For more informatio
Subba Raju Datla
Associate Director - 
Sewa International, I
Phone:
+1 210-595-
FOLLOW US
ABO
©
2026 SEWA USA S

==

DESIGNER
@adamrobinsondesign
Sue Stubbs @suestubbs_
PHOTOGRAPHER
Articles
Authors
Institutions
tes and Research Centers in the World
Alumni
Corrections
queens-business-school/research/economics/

==

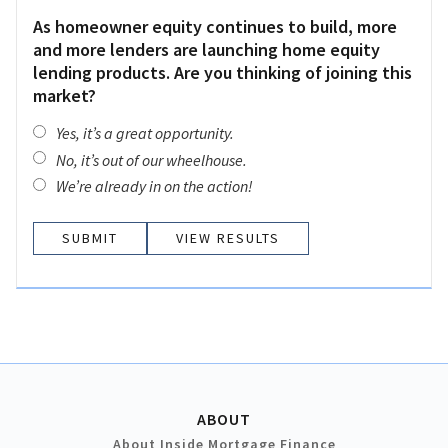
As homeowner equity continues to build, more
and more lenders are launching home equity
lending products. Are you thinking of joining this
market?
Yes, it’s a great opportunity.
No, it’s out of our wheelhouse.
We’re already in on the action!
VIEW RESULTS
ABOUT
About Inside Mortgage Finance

▶ [TASK ITEM]: Given the records above, return exactly the lines starting at the line containing "and more lenders are launching home equity" and ending at the line containing "About Inside Mortgage Finance", including both.

▶ [ANSWER TO THIS EXERCISE]:
and more lenders are launching home equity
lending products. Are you thinking of joining this
market?
Yes, it’s a great opportunity.
No, it’s out of our wheelhouse.
We’re already in on the action!
VIEW RESULTS
ABOUT
About Inside Mortgage Finance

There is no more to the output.